PROBLEM STATEMENT>
In the records below, tally the lines that contain the word "Tienda" and give only that number.
═══ RECORDS SHOWN ═══
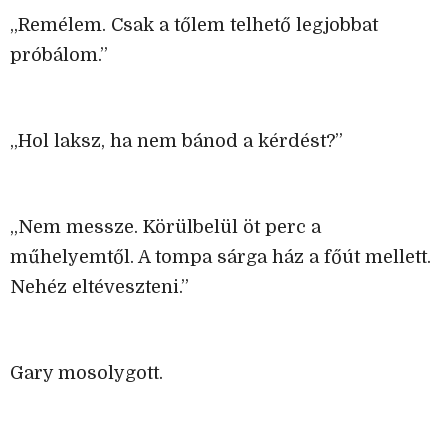
„Remélem. Csak a tőlem telhető legjobbat
próbálom.”
„Hol laksz, ha nem bánod a kérdést?”
„Nem messze. Körülbelül öt perc a
műhelyemtől. A tompa sárga ház a főút mellett.
Nehéz eltéveszteni.”
Gary mosolygott.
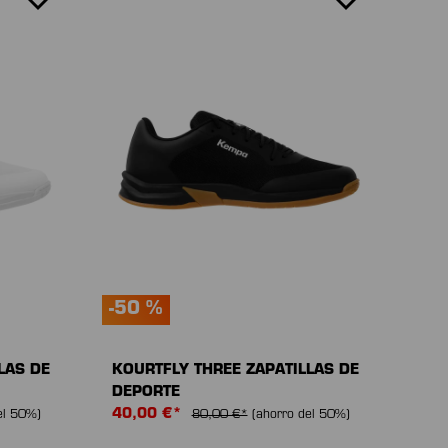
-50 %
LAS DE
KOURTFLY THREE ZAPATILLAS DE
DEPORTE
40,00 €*
el 50%)
80,00 €*
(ahorro del 50%)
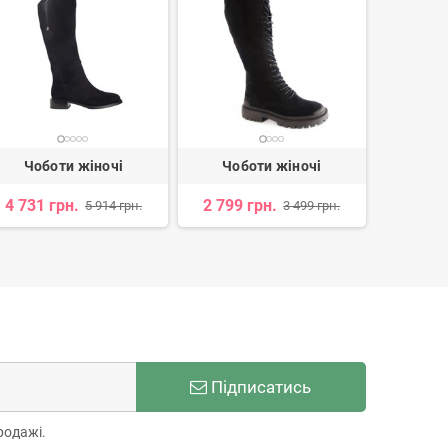
Чоботи жіночі
Чоботи жіночі
Чоб
4 731 грн.
2 799 грн.
2 852 
5 914 грн.
3 499 грн.
Підписатись
родажі.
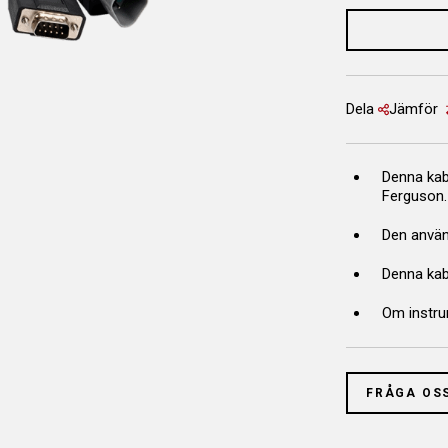
Dela
Jämför
Denna kab
Ferguson.
Den använd
Denna kabe
Om instru
FRÅGA OS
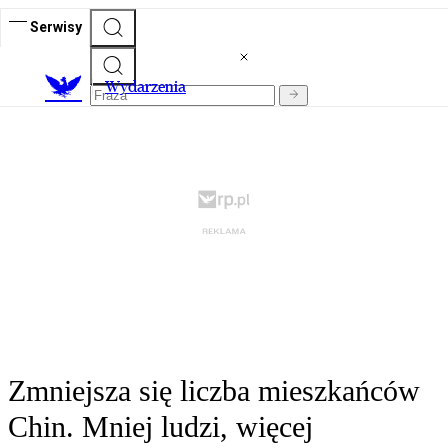
Serwisy
Wydarzenia
Zmniejsza się liczba mieszkańców
Chin. Mniej ludzi, więcej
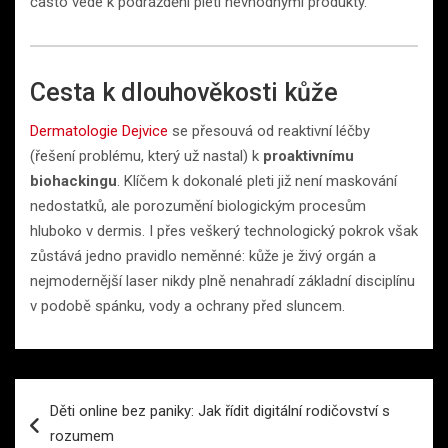
často vede k podráždění pleti nevhodnými produkty.
Cesta k dlouhověkosti kůže
Dermatologie Dejvice
se přesouvá od reaktivní léčby
(řešení problému, který už nastal) k
proaktivnímu
biohackingu
. Klíčem k dokonalé pleti již není maskování
nedostatků, ale porozumění biologickým procesům
hluboko v dermis. I přes veškerý technologický pokrok však
zůstává jedno pravidlo neměnné: kůže je živý orgán a
nejmodernější laser nikdy plně nenahradí základní disciplínu
v podobě spánku, vody a ochrany před sluncem.
Navigace
Děti online bez paniky: Jak řídit digitální rodičovství s
pro
rozumem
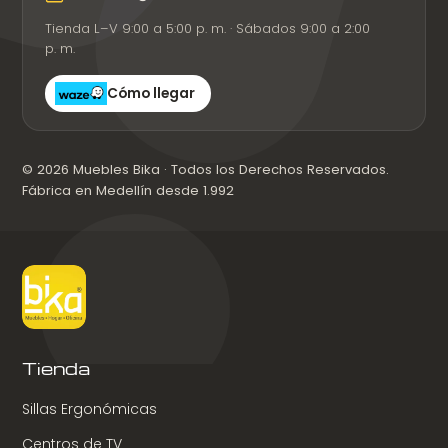
Tienda L–V 9:00 a 5:00 p. m. · Sábados 9:00 a 2:00
p. m.
Cómo llegar
© 2026 Muebles Bika · Todos los Derechos Reservados.
Fábrica en Medellín desde 1.992
Tienda
Sillas Ergonómicas
Centros de TV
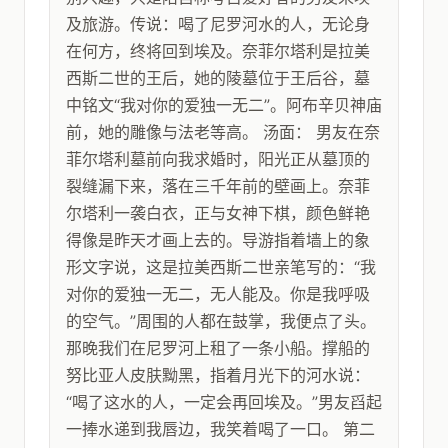
及旅游。传说：喝了尼罗河水的人，无论身
在何方，终将回到埃及。奈菲尔塔利是拉美
西斯二世的王后，她的陵墓位于王后谷，墓
中铭文“我对你的爱独一无二”。阿布辛贝神庙
前，她的雕像与法老等高。 汤面： 男友在奈
菲尔塔利墓前向我求婚时，阳光正从墓顶的
裂缝漏下来，落在三千年前的壁画上。奈菲
尔塔利一袭白衣，正与女神下棋，颜色鲜艳
得像是昨天才画上去的。导游指着墙上的象
形文字说，这是拉美西斯二世亲笔写的：“我
对你的爱独一无二，无人能及。你是我呼吸
的空气。”周围的人都在鼓掌，我便点了头。
那晚我们在尼罗河上租了一条小船。撑船的
努比亚人皮肤黝黑，指着月光下的河水说：
“喝了这水的人，一定会再回埃及。”男友舀起
一捧水递到我唇边，我笑着喝了一口。 第二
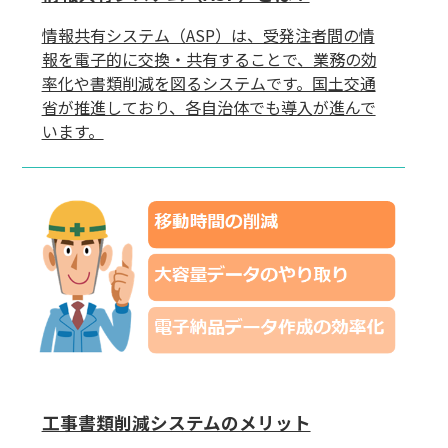
情報共有システム（ASP）は、受発注者間の情
報を電子的に交換・共有することで、業務の効
率化や書類削減を図るシステムです。国土交通
省が推進しており、各自治体でも導入が進んで
います。
工事書類削減システムのメリット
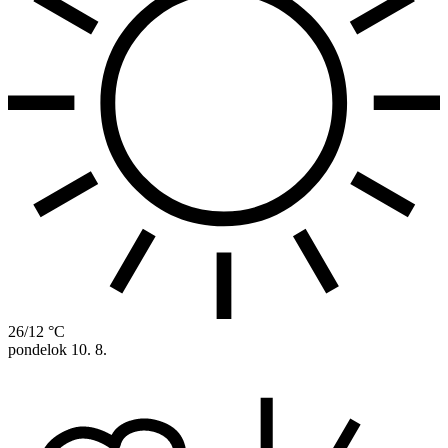
26/12 °C
pondelok
10. 8.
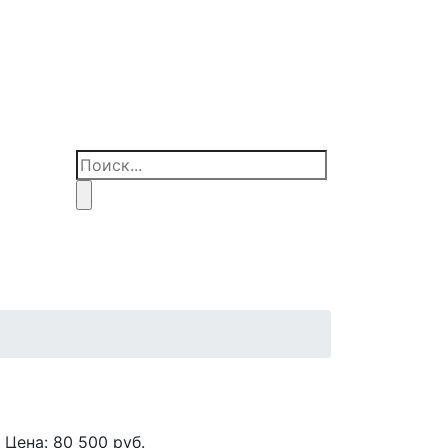
Цена:
80 500
руб.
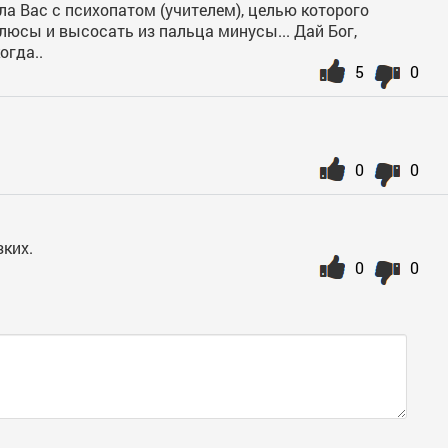
ла Вас с психопатом (учителем), целью которого
люсы и высосать из пальца минусы... Дай Бог,
огда..
5
0
0
0
зких.
0
0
═══
OUTPUT OF THE TASK>
2